Management involved people in planning their care by assessing their needs on their first visit to the person, and then by asking people if they were happy with the care they received. There was an emphasis on person centred care. People were supported to plan their support and they received a service that was based on their personal needs and wishes. However, no care plan records were seen on the first day of the inspection visit and the manager on the second day of the inspection had started to address this issue. The service was flexible and responded positively to changes in people’s needs. People were able to express their opinions and views and they were encouraged and supported to have their voices heard.

The service had suitable processes in place to safeguard people from different forms of abuse. Staff had been trained in safeguarding people and in relation to the whistleblowing policy. Staff were confident that they could raise any matters of concern with the provider, the manager, or the local authority safeguarding team. Staff were trained in how to respond in an emergency (such as a fire, or if the person collapsed) to protect people from harm.

Staff were trained in the Mental Capacity Act 2005. Staff understood the processes to follow and knew who to contact, if they felt a person’s normal freedoms and rights were being significantly restricted.

All staff received induction training which included essential subjects such as maintaining confidentiality, moving and handling, safeguarding people and infection control. They worked alongside experienced staff and had their competency assessed by the manager. Refresher training was provided at regular intervals. Staff were trained to meet people’s needs and were supported through regular supervision and an annual appraisal so they were supported to carry out their roles.

People were supported with meal planning, preparation and eating and drinking. People had positive relationships with staff who knew them well. There were enough staff available to meet people’s needs Staff supported people, by contacting the office to alert management, to any identified health needs so that their doctor or nurse could be informed.

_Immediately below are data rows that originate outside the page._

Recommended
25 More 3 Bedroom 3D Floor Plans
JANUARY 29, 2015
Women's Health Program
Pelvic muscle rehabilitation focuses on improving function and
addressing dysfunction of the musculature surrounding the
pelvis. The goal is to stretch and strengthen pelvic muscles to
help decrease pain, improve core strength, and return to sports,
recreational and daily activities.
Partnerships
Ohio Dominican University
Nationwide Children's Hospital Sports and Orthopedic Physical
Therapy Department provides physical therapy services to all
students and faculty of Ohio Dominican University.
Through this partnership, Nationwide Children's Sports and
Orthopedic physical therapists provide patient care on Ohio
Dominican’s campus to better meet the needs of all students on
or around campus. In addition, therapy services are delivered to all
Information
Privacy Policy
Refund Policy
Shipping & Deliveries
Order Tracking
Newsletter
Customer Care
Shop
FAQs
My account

The manager told us that currently staff did not assist people with the taking of medicines.

People said that they knew they could contact the management at any time, and they felt confident about raising any concerns or other issues. The manager carried out spot checks to assess care staff’s work and procedures, with people’s prior agreement. This enabled people to get to know the manager and an opportunity to share any concerns.

The service had processes in place to monitor the delivery of the service. As well as talking to the manager at spot checks, people could phone the office at any time, or speak to the person on duty for out of hours calls. People’s views were obtained through meetings with the person and meetings with families of people who used the service. The provider checked how well people felt the service was meeting their needs, by carrying out a yearly survey.

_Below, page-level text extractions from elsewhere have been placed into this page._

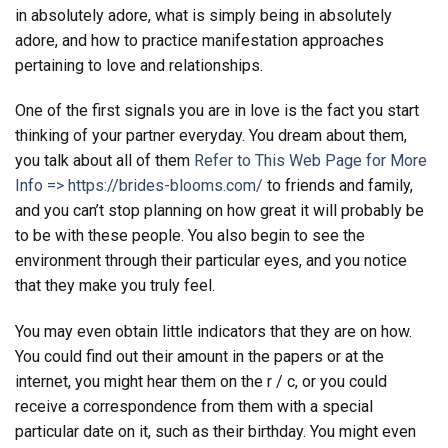
in absolutely adore, what is simply being in absolutely
adore, and how to practice manifestation approaches
pertaining to love and relationships.
One of the first signals you are in love is the fact you start
thinking of your partner everyday. You dream about them,
you talk about all of them
Refer to This Web Page for More
Info => https://brides-blooms.com/
to friends and family,
and you can’t stop planning on how great it will probably be
to be with these people. You also begin to see the
environment through their particular eyes, and you notice
that they make you truly feel.
You may even obtain little indicators that they are on how.
You could find out their amount in the papers or at the
internet, you might hear them on the r / c, or you could
receive a correspondence from them with a special
particular date on it, such as their birthday. You might even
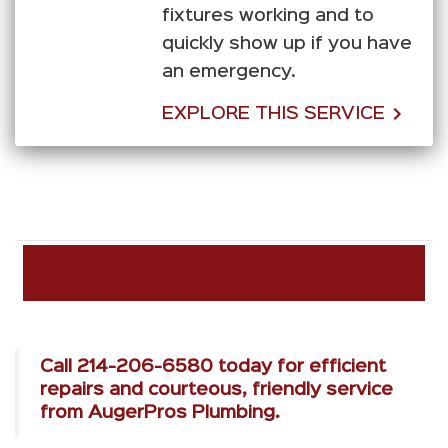
fixtures working and to
quickly show up if you have
an emergency.
EXPLORE THIS SERVICE
Call
214-206-6580
today for efficient
repairs and courteous, friendly service
from AugerPros Plumbing.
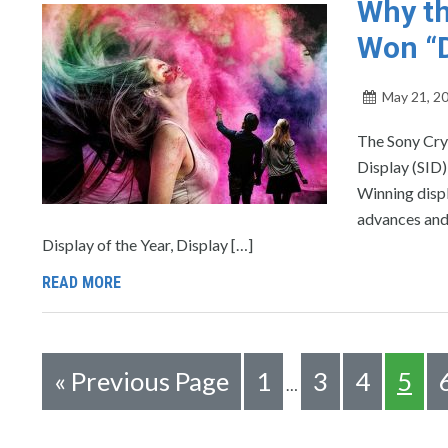
Why th
Won “D
May 21, 2
The Sony Cry
Display (SID)
Winning displ
advances and 
Display of the Year, Display […]
READ MORE
«
Previous Page
1
3
4
5
…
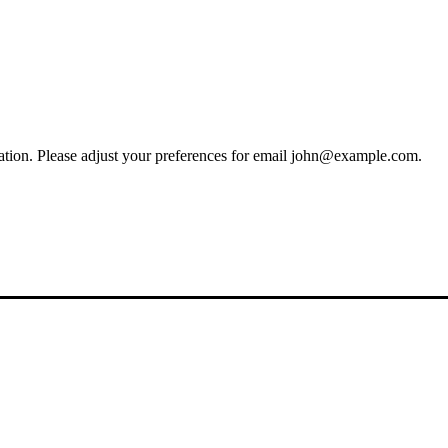
ion. Please adjust your preferences for email
john@example.com
.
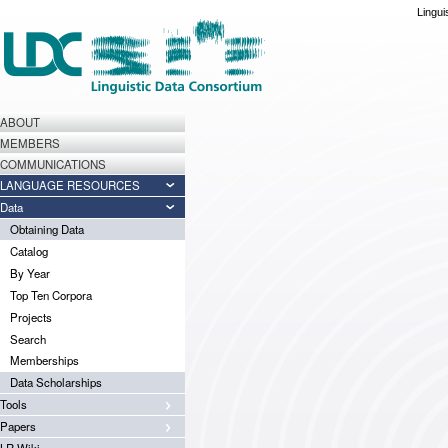
Lingui
ABOUT
MEMBERS
COMMUNICATIONS
LANGUAGE RESOURCES
Data
Obtaining Data
Catalog
By Year
Top Ten Corpora
Projects
Search
Memberships
Data Scholarships
Tools
Papers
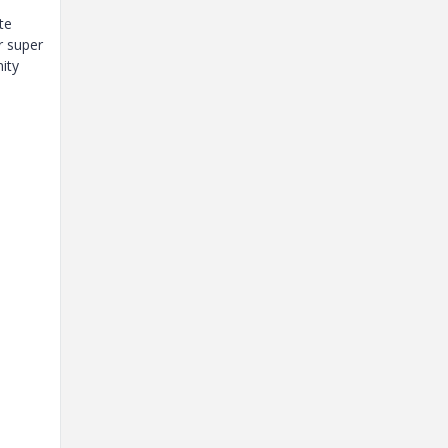
te
r super
ity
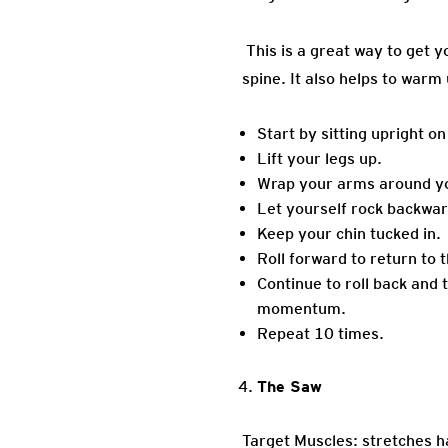
This is a great way to get y
spine. It also helps to warm
Start by sitting upright o
Lift your legs up.
Wrap your arms around you
Let yourself rock backwar
Keep your chin tucked in.
Roll forward to return to 
Continue to roll back and 
momentum.
Repeat 10 times.
The Saw
Target Muscles: stretches h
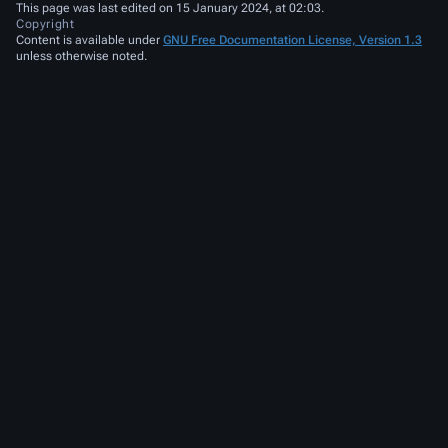
This page was last edited on 15 January 2024, at 02:03.
Copyright
Content is available under
GNU Free Documentation License, Version 1.3
unless otherwise noted.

Incidents and accidents were recorded and checked by the provider or manager to see what steps could be taken to prevent these happening again. Risks were assessed and the steps taken to minimise them were understood by staff. However, the records in place to manage risks needed improvement, both for the person and the environment in which they lived.

The manager ensured that they had planned for foreseeable emergencies, so that should they happen, people’s care needs would continue to be met.

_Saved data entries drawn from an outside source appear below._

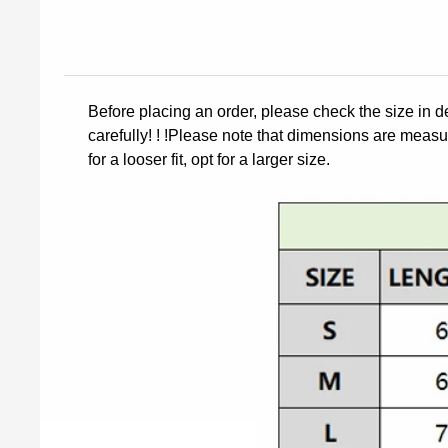
Before placing an order, please check the size in d
carefully! ! !Please note that dimensions are measur
for a looser fit, opt for a larger size.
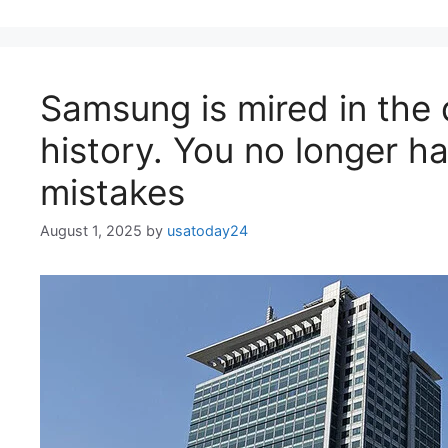
Samsung is mired in the d
history. You no longer 
mistakes
August 1, 2025
by
usatoday24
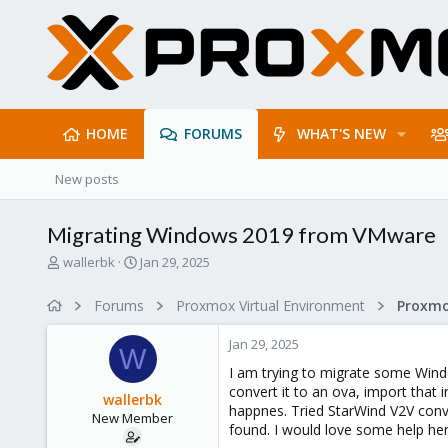
HOME
FORUMS
WHAT'S NEW
New posts
Migrating Windows 2019 from VMware
T
S
wallerbk
Jan 29, 2025
h
t
r
a
Forums
Proxmox Virtual Environment
e
r
a
t
Jan 29, 2025
d
d
W
s
a
I am trying to migrate some Wind
t
t
convert it to an ova, import that 
wallerbk
a
e
happnes. Tried StarWind V2V conve
New Member
r
found. I would love some help her
t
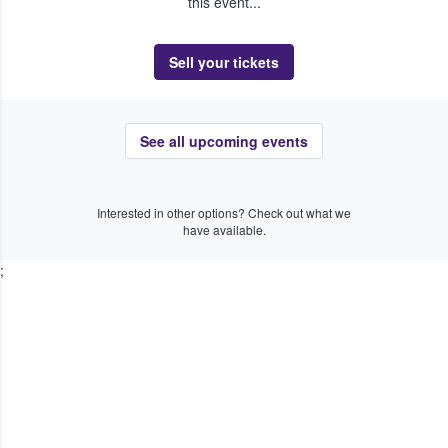
this event...
Sell your tickets
See all upcoming events
Interested in other options? Check out what we
have available.
;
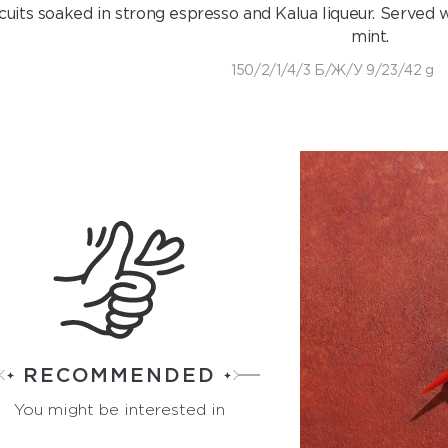
cuits soaked in strong espresso and Kalua liqueur. Served w
mint.
150/2/1/4/3 Б/Ж/У 9/23/42 g
RECOMMENDED
You might be interested in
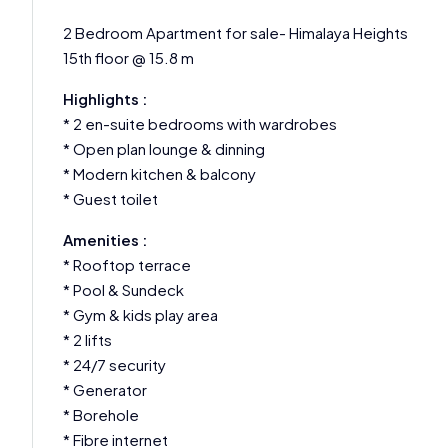
2 Bedroom Apartment for sale- Himalaya Heights
15th floor @ 15.8 m
Highlights :
* 2 en-suite bedrooms with wardrobes
* Open plan lounge & dinning
* Modern kitchen & balcony
* Guest toilet
Amenities :
* Rooftop terrace
* Pool & Sundeck
* Gym & kids play area
* 2 lifts
* 24/7 security
* Generator
* Borehole
* Fibre internet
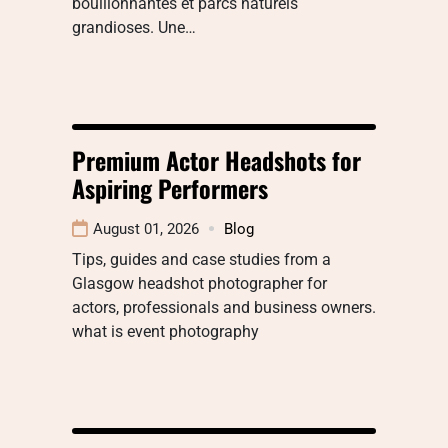
bouillonnantes et parcs naturels
grandioses. Une…
Premium Actor Headshots for
Aspiring Performers
August 01, 2026
Blog
Tips, guides and case studies from a
Glasgow headshot photographer for
actors, professionals and business owners.
what is event photography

Quality assurance systems were not effective in recognising shortfalls in the service. Action had not been taken and recorded to make sure people received a quality service. The manager had however, on starting at the service had a quality assurance and service review undertaken, and was addressing firstly issues that required urgent action.

We found breaches of the Health and Social Care Act 2008 (Regulated Activities) Regulations 2014. You can see what action we told the provider to take at the back of the full version of this report.